Stored data entries:
*** Begin section ***

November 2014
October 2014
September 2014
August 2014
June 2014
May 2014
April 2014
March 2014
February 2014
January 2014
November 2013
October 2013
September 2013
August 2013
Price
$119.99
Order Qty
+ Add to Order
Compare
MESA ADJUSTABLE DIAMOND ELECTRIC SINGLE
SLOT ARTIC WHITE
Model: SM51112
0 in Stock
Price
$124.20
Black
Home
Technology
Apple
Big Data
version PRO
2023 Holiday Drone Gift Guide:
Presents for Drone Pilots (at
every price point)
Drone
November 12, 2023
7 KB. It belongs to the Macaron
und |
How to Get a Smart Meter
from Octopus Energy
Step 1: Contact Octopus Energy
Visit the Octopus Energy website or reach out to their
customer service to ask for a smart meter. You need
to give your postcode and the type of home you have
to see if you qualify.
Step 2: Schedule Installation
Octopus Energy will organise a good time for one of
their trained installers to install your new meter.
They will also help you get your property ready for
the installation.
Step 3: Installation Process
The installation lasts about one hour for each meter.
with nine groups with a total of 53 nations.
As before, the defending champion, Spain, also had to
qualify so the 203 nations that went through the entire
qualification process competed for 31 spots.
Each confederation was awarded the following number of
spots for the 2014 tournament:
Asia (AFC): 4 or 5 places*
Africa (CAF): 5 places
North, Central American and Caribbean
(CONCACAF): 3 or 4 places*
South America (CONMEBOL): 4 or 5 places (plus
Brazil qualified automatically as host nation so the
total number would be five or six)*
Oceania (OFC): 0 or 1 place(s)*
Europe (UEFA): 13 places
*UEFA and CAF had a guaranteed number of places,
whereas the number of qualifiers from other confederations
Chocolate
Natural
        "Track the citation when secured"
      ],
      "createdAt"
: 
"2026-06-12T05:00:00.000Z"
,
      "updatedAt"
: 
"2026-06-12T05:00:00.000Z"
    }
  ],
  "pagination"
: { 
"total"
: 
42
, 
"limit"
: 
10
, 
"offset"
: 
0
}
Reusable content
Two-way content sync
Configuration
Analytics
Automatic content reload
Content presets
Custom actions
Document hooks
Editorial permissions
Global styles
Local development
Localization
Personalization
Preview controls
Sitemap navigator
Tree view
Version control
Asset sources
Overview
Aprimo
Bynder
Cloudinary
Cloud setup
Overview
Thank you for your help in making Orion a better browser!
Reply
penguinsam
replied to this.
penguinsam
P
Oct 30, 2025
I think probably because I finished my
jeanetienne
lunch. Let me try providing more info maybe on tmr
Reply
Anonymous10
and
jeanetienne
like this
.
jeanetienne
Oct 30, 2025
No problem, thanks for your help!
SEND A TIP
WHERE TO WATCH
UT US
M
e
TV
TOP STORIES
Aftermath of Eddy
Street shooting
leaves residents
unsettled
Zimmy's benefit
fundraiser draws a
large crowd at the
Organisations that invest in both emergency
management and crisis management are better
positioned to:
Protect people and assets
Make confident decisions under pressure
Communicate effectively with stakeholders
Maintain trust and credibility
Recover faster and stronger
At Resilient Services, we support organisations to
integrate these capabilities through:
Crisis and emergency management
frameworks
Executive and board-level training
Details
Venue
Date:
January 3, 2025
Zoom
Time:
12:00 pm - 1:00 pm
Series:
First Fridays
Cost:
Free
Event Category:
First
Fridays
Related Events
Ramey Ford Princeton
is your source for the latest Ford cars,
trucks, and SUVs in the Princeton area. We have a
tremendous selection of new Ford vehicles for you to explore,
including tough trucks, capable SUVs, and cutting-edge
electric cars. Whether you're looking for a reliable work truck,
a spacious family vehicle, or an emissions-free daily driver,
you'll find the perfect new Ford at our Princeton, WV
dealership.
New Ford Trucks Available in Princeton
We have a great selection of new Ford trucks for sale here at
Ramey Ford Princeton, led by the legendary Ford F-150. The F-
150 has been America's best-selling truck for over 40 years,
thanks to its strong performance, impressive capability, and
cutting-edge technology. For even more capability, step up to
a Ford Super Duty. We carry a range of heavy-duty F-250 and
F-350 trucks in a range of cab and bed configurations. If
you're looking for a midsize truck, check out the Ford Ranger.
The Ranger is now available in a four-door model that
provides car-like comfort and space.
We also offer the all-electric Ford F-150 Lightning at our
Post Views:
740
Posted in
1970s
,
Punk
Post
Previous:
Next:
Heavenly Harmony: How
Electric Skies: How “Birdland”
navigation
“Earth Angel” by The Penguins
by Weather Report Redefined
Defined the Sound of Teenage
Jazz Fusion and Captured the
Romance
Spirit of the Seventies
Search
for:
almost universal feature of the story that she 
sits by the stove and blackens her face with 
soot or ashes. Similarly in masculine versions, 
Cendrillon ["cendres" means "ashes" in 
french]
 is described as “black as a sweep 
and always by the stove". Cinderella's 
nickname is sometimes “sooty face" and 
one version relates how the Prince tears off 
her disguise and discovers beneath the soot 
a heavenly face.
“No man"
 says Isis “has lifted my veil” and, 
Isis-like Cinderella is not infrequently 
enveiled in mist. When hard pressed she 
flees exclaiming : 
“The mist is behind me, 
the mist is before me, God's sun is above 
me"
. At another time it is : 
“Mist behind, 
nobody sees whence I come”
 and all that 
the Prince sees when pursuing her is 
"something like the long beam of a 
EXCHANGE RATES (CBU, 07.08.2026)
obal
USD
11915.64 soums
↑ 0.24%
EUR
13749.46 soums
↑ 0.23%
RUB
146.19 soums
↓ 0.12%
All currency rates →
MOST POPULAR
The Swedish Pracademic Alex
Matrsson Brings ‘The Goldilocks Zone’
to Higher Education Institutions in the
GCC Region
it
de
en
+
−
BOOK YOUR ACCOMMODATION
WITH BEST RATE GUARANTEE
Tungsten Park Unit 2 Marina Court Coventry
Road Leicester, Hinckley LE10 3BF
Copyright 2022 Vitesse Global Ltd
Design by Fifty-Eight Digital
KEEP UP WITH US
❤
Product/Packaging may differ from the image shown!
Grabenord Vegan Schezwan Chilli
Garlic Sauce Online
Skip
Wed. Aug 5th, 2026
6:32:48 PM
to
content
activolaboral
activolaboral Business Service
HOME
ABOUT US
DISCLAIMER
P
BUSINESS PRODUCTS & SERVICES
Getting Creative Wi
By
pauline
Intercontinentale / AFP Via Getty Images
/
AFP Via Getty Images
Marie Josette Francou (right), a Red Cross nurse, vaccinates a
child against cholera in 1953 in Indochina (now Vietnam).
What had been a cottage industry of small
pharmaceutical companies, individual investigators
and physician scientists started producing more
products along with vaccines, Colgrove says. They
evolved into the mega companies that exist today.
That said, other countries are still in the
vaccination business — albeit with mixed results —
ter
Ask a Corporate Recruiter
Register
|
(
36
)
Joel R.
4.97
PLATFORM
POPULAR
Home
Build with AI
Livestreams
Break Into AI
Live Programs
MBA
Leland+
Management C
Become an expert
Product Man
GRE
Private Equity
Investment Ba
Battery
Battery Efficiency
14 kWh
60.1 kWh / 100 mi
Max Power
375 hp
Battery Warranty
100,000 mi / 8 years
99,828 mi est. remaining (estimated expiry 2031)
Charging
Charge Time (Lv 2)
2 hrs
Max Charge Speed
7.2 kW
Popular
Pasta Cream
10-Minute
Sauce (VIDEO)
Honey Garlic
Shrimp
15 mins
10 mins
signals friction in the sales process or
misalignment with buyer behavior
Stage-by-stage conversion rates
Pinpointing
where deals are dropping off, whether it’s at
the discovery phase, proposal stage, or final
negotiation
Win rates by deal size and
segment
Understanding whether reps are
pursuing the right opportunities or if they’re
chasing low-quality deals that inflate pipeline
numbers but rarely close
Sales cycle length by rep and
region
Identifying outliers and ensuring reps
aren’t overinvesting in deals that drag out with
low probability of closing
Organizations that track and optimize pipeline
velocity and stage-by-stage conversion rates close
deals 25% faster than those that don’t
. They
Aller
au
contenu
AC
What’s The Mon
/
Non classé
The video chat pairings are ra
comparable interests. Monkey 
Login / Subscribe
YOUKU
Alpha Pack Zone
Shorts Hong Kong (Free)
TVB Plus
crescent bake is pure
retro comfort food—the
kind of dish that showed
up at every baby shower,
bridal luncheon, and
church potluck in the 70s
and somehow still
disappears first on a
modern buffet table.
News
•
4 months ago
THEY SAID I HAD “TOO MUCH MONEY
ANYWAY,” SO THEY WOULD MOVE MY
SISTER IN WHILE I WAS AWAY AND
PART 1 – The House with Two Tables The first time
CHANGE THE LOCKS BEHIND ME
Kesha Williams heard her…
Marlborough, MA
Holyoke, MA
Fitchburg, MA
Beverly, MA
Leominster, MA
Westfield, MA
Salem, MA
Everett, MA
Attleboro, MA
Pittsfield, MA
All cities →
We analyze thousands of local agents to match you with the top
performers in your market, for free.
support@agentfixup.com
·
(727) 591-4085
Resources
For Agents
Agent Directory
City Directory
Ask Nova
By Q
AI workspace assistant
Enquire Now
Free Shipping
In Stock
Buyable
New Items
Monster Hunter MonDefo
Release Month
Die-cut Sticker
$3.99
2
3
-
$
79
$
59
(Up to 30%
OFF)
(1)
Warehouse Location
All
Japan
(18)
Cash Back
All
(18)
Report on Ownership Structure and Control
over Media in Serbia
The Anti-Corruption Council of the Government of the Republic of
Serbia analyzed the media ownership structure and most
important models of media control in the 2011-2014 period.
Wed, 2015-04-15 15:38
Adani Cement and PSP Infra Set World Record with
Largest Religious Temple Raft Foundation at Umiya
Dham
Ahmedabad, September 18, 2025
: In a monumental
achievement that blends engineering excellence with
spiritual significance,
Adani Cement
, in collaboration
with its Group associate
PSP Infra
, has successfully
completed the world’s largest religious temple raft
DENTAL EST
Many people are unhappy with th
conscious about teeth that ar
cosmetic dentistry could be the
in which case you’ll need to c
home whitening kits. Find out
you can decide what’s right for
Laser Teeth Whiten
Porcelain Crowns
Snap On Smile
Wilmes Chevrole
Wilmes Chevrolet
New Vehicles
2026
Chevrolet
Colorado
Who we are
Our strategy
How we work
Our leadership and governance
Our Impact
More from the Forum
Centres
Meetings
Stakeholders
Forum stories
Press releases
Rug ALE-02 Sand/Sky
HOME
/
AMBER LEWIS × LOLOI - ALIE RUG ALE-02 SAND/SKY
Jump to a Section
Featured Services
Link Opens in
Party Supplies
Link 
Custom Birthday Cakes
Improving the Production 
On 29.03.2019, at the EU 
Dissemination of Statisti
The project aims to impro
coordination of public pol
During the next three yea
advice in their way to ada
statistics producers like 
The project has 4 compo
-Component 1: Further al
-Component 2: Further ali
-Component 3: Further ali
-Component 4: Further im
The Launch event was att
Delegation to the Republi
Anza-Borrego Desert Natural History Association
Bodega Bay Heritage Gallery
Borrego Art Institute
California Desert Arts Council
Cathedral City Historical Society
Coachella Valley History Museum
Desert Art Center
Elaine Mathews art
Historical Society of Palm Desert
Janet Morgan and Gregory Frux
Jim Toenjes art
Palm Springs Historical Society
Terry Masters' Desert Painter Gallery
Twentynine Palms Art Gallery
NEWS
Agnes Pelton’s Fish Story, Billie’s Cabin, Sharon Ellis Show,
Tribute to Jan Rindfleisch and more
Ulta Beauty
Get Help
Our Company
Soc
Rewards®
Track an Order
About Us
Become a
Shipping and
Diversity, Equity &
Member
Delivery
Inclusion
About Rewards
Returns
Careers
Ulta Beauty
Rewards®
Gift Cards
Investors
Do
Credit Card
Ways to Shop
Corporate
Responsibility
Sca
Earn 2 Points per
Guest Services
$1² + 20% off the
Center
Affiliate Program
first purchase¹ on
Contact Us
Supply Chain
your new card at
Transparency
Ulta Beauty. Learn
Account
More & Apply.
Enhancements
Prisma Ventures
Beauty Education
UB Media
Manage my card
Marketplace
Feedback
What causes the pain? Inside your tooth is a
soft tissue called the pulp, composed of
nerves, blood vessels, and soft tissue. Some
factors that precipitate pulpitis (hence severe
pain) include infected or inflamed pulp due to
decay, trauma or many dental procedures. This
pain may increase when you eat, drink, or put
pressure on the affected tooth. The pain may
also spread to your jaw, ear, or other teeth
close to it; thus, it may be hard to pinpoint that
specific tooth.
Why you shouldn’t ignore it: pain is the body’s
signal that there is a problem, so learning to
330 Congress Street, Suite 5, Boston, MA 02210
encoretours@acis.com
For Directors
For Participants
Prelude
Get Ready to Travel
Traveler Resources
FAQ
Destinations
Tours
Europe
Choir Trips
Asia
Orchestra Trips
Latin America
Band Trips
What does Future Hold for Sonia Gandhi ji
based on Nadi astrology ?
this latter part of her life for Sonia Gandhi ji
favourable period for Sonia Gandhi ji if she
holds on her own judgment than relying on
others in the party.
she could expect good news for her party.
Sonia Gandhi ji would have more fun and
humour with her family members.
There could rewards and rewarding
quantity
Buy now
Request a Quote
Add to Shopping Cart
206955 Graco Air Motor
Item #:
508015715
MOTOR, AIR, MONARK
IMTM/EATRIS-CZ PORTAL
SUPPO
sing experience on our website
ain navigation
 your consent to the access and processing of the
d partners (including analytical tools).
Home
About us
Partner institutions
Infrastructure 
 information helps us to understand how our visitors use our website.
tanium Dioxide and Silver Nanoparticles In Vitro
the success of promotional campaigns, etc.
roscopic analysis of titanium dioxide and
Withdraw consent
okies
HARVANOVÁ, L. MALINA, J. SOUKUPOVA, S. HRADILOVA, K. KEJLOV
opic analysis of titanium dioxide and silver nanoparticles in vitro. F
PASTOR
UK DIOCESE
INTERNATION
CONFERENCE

*** End section ***

AIM OF THE TASK: Go through the entries above and say how many lines include the word "problem". Give the number only.

RESPONSE BOX: 2